Objectives: Autoimmune gastritis (AIG) has been poorly described in childhood. We sought to identify the patterns of manifestations of pediatric AIG at onset and to describe its laboratory, clinical, and histopathological features. Methods: This was a retrospective, longitudinal, multicenter, cohort study enrolling histologically proven AIG patients with an onset in the pediatric age (<18 years old). We retrieved laboratory and clinical data at the time of onset and at last follow-up when available.

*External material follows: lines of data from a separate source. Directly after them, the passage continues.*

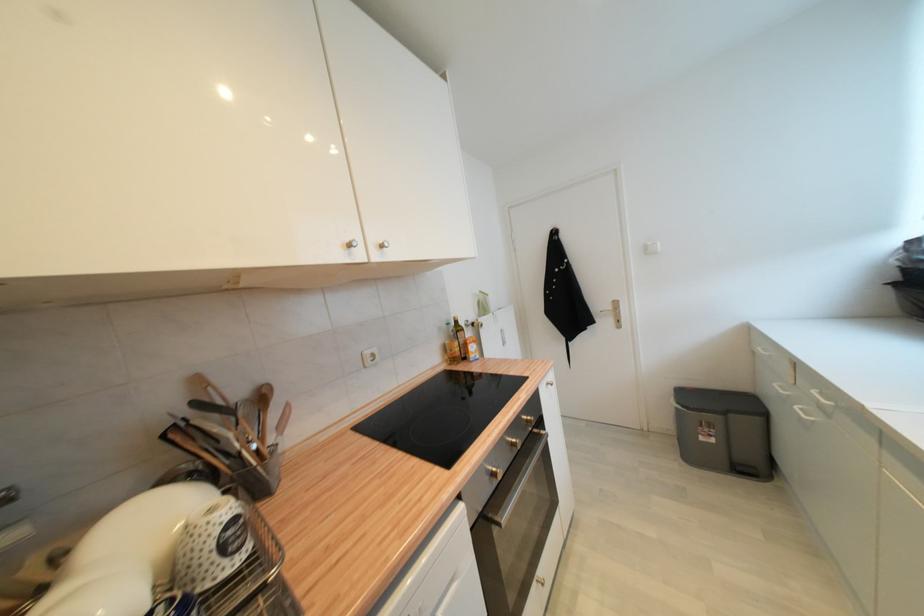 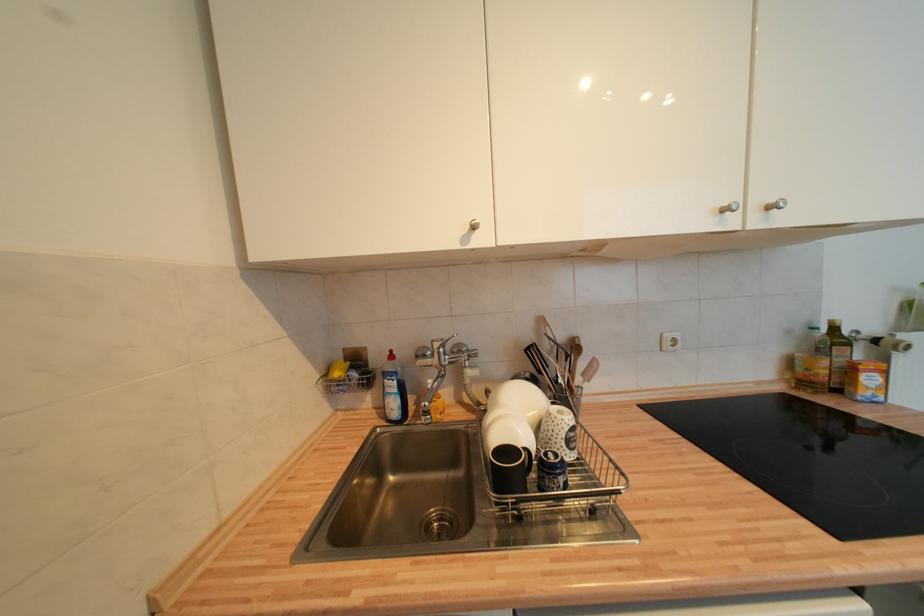 Locate, in the second image, the point that corresponds to (387,248) in the first image.

(775, 209) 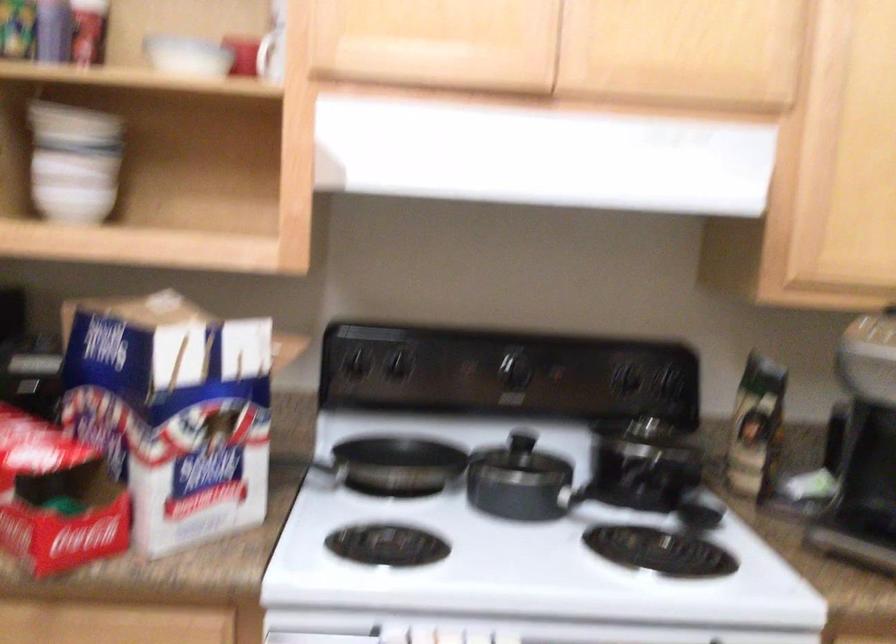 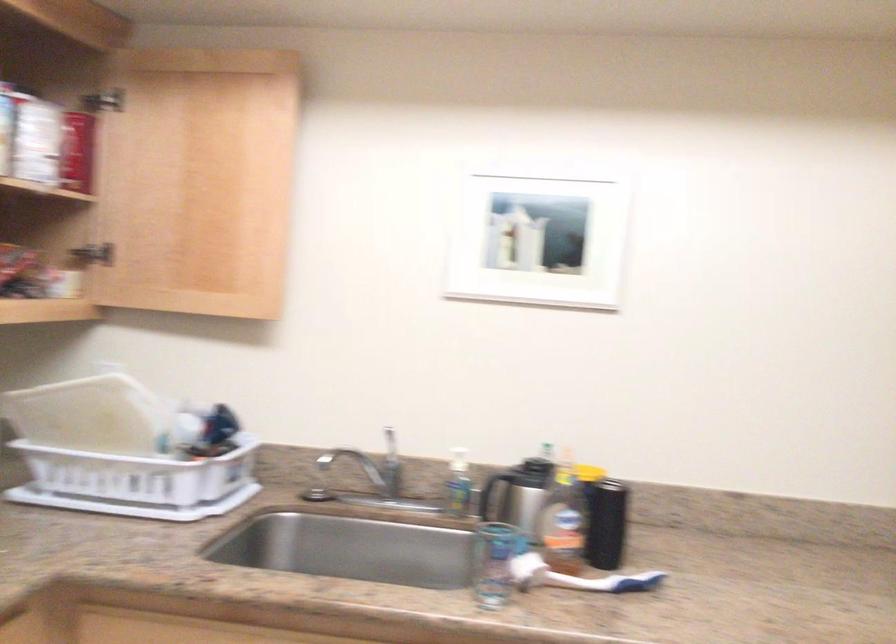 Question: The camera is either moving clockwise (left) or counter-clockwise (right) around the object. The first image is from the beginning of the video and the second image is from the end. Is the camera moving left or right when shooting the video?

Choices:
 (A) Left
 (B) Right

Answer: (B) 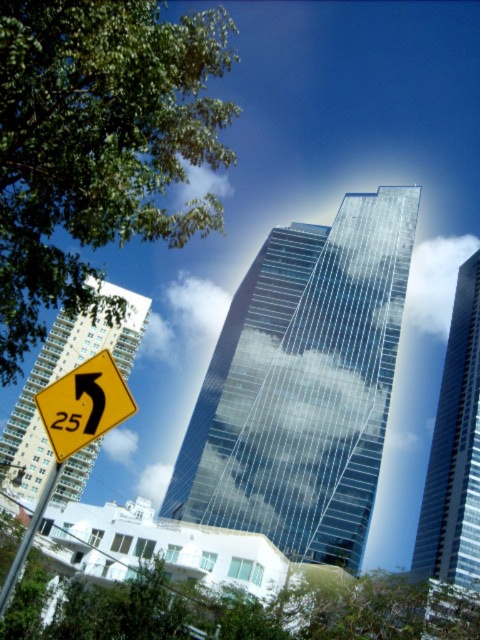 Question: Does green leafy tree at upper left appear over metallic pole at lower left?

Choices:
 (A) no
 (B) yes

Answer: (B)

Question: Does green leafy tree at upper left have a larger size compared to yellow plastic sign at lower left?

Choices:
 (A) yes
 (B) no

Answer: (A)

Question: Which of the following is the closest to the observer?

Choices:
 (A) yellow plastic sign at lower left
 (B) green leafy tree at upper left
 (C) metallic pole at lower left

Answer: (A)

Question: Does green leafy tree at upper left have a smaller size compared to metallic pole at lower left?

Choices:
 (A) yes
 (B) no

Answer: (B)

Question: Considering the real-world distances, which object is closest to the yellow plastic sign at lower left?

Choices:
 (A) green leafy tree at upper left
 (B) metallic pole at lower left

Answer: (B)

Question: Estimate the real-world distances between objects in this image. Which object is closer to the yellow plastic sign at lower left?

Choices:
 (A) metallic pole at lower left
 (B) green leafy tree at upper left

Answer: (A) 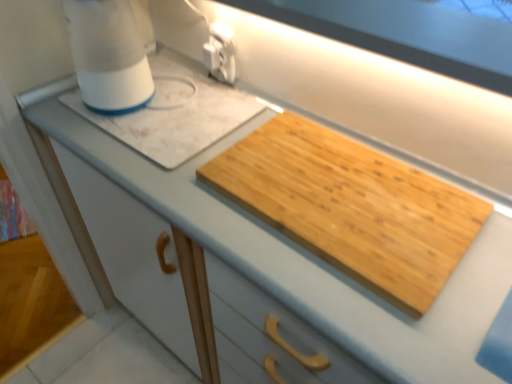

Differences between Helicobacter pylori-exposed versus H. pylori-naïve, and anti-parietal cell antibody (PCA)-positive versus PCA-negative patients were investigated. Results: Overall, 51 pediatric AIG patients (median age: 13 years, interquartile range: 11–16; F:M ratio 1.7:1) were included. Most patients were diagnosed with the overt type of AIG (47; 92.1%), while four (7.8%) were still in the potential phase. Atopic dermatitis (9.8%), rhinitis (7.8%), and asthma (5.9%) were common comorbidities, suggesting a link with T helper 2 (Th2) disorders. Two patients (3.9%) were found to have had previous or concurrent eosinophilic esophagitis, and five (9.8%) had eosinophilic gastritis. Notably, four patients (7.8%) presented with collagenous gastritis. On histological examination, the majority of patients were negative for H. pylori infection, except for 1 case out of 51 (2.0%) who had an active infection. Conclusions: AIG may affect pediatric patients and lead to complications in this population. At presentation, the disease may exhibit histologic patterns attributed to collagenous and/or eosinophilic gastritis. Moreover, a possible association between AIG and Th2 disorders has been observed, warranting further research.